Mezun olduktan sonra 1969-1972'de Ankara Üniversitesi Hukuk Fakültesi'nde profesör olan Tahsin Bekir Balta'ya asistan olarak çalıştı.

Ardından düzinelerce kitap ve yüzlerce araştırma makalesi kaleme aldığı gazetecilik kariyerine başladı.

Mumcu'nun “ Gazeteci güvenilir bir kişi olmalıdır ” sloganı, Türkiye'nin dört bir yanındaki iletişim fakültelerinde geleceğin gazetecileri için önemli bir ilke olmaya devam ediyor.

Gazeteciliği “hayatın her alanındaki mücadelelerden bahsetmenin aracı” olarak tanımlayan Mumcu, güvenilirliği ve çalışmalarıyla büyük saygı gördü.

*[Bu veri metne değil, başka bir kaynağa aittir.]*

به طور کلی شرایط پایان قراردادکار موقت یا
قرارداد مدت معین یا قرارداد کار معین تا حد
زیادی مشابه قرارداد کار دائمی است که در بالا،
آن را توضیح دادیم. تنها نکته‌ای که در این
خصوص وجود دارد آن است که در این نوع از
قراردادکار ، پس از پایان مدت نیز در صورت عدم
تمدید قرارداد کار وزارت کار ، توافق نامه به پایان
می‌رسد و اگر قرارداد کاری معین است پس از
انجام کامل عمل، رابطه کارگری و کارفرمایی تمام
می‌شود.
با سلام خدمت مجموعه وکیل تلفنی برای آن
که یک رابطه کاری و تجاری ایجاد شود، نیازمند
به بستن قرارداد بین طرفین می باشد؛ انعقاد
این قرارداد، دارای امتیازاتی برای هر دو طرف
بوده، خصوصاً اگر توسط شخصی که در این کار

Yolsuzluk iddiaları, yasadışı örgütler ve bunların bağlantıları üzerine yaptığı çalışmalarla tanınan Mumcu, “Dün sabaha kadar araştırıp yazdığım hiçbir konuyu inkar edemezdiniz. Öyleyse vur bana, beni parçala. "

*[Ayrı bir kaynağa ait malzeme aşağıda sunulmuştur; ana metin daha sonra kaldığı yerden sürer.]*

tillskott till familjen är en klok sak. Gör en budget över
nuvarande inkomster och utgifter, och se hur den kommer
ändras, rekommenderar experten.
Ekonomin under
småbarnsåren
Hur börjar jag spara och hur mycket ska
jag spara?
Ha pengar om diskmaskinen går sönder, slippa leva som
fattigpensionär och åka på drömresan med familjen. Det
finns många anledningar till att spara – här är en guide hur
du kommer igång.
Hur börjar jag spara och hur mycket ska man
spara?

Mumcu, öğrenciyken bir makalede “uyanık olunması gerektiğini” söylemesinin ardından orduya hakaret suçlamasıyla yargılandı. Yüksek mahkemenin verdiği kararın ardından yedi yıllık cezasının yalnızca bir yılını çekmiştir.

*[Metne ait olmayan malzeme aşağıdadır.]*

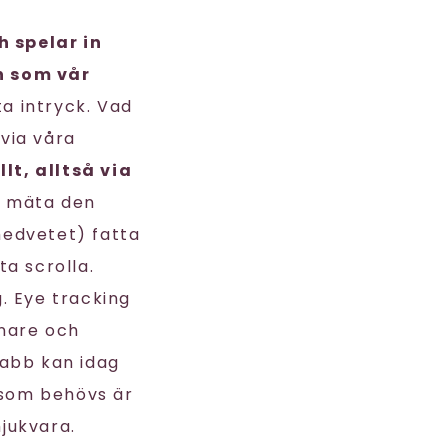
 spelar in
n som vår
sta intryck. Vad
 via våra
llt, alltså via
t mäta den
medvetet) fatta
ta scrolla.
. Eye tracking
nnare och
 labb kan idag
a som behövs är
jukvara.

1977'de Cumhuriyet için yazmaya başladı ve Kasım 1991'e kadar "Gözlem" başlıklı köşe dizisi yazmaya devam etti.

Mumcu suikastı

Radikal İslamcı terör örgütleri İBDA-C ve Hizbullah, Mumcu'nun öldürülmesinin sorumluluğunu üstlendi, ancak Mumcu'nun ölümünden altı yıl sonra açılan davada faillerin bulunamaması nedeniyle dava çözülemedi.

Ankara 11. Ağır Ceza Mahkemesi'nde görülen dava, aralarında Ahmet Taner Kışlalı, Muammer Aksoy ve Bahriye Üçok'un da bulunduğu çok sayıda komünistin cinayetini kapsadığı için Umut Operasyonu dosyası olarak anıldı.

Üç sanık Selam-Tevhid ve Kudüs Ordusu'nun yasadışı teşkilatını kurup yönetmekten hapis cezasına çarptırılırken, diğer beşi de aynı örgüte üye olmaktan mahkum edildi.